Dans cette revue de la littérature, publiée dans Prevention Science en juin 2022, les auteurs ont examiné les résultats de 85 revues systématiques de la littérature publiées depuis 1996, la plupart portant sur les procédures de dépistage du cancer du sein, du cancer du col de l'utérus, du cancer colorectal, et du VIH. Dans toutes les conditions, la participation au dépistage était plus élevée lorsque la qualité de la communication médecin-patient était meilleure et lorsque les patients avaient des connaissances adéquates et des croyances positives sur le dépistage. Les principaux obstacles couramment cités étaient la peur - de l'inconfort de la procédure du test, de connaître les résultats du test et de la maladie -, se sentir gêné, honteux ou stigmatisé, ainsi que des difficultés d’accès à la procédure.

« Ce sont des raisons qui reviennent à maintes reprises dans les études portant sur la question de la participation au dépistage. Certaines sont des enquêtes quantitatives, d'autres comprennent des entretiens avec des patients et leurs soignants. Lorsque nous voyons ces raisons évoquées pour différentes maladies et par différentes populations, nous pouvons les considérer comme un bon point de départ pour développer des interventions visant à soutenir la prise de décision partagée » explique Dr Le Bonniec.

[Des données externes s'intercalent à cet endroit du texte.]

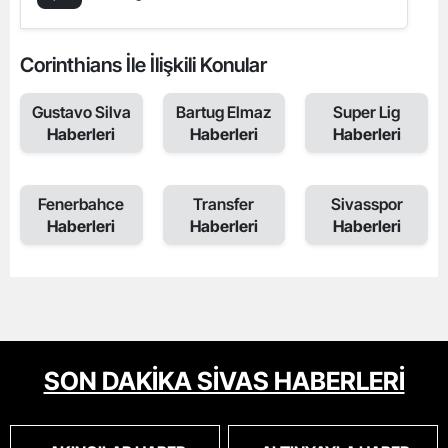
Corinthians İle İlişkili Konular
Gustavo Silva
Bartug Elmaz
Super Lig
Haberleri
Haberleri
Haberleri
Fenerbahce
Transfer
Sivasspor
Haberleri
Haberleri
Haberleri
SON DAKİKA SİVAS HABERLERİ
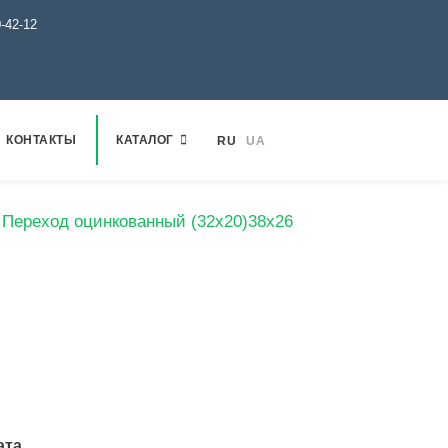
0-42-12
КОНТАКТЫ
КАТАЛОГ
RU
UA
Переход оцинкованный (32х20)38х26
ата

Selon le Pr. Laurent Letrilliart, professeur de médecine générale à l’Université Claude Bernard (Lyon) qui a supervisé la revue systématique de la littérature : « En médecine générale, on ne traite pas chaque état de santé séparément. En consultation, nous rencontrons la personne, qui peut bénéficier de plusieurs examens et tests de dépistage à un moment donné de sa vie. Nous devons discuter avec chaque personne de ce qui est le plus approprié et les aider à décider ce qui leur convient le mieux. C'est pourquoi nous devons trouver des facteurs communs qui supportent ces décisions quelle que soit la maladie à détecter et voir comment nous pouvons les aborder. Cette étude nous montre que si nous voulons discuter de la participation au dépistage avec un patient, il serait utile de commencer par ce qu'il sait, ce que cette procédure signifie pour lui et ce qu'il en pense. Avant de s'attarder sur les spécificités de chaque procédure de dépistage, il convient de se pencher d'abord sur ces trois points. Et établir une bonne relation avec le patient. Dans notre enseignement, nous mettons beaucoup l'accent sur les compétences de communication et de prise de décision partagée. C'est la base commune de toute prévention et de tout traitement selon une approche centrée sur le patient ».

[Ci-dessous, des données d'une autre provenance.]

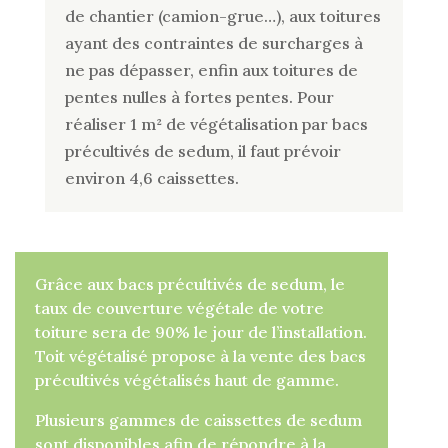
de chantier (camion-grue…), aux toitures
ayant des contraintes de surcharges à
ne pas dépasser, enfin aux toitures de
pentes nulles à fortes pentes. Pour
réaliser 1 m² de végétalisation par bacs
précultivés de sedum, il faut prévoir
environ 4,6 caissettes.
Grâce aux bacs précultivés de sedum, le
taux de couverture végétale de votre
toiture sera de 90% le jour de l’installation.
Toit végétalisé propose à la vente des bacs
précultivés végétalisés haut de gamme.
Plusieurs gammes de caissettes de sedum
sont disponibles afin de répondre à la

L'article et ses annexes représentent une ressource complète pour les futures études d'intervention et pour la formation des professionnels en soins primaires. La recherche a été financée par la Chaire Prevent'Horizon (Paris, France) et fait partie d'un programme établi de recherche en prévention (mon.dépistage) mené par le laboratoire RESHAPE (INSERM et Université Claude Bernard). Le Dr Le Bonniec travaille actuellement comme chercheuse en post-doctorat au sein du Health Behaviour Change Research Group à l’Université de Galway (Irlande), où elle dirige une recherche interventionnelle visant à améliorer la participation au dépistage du cancer colorectal.

Référence: Le Bonniec A, Sun S, Andrin A, Dima AL, Letrilliart L. Barriers and Facilitators to Participation in Health Screening: an Umbrella Review Across Conditions. Prev Sci. 2022 Jun 15. doi: 10.1007/s11121-022-01388-y. Epub ahead of print. PMID: 35705780.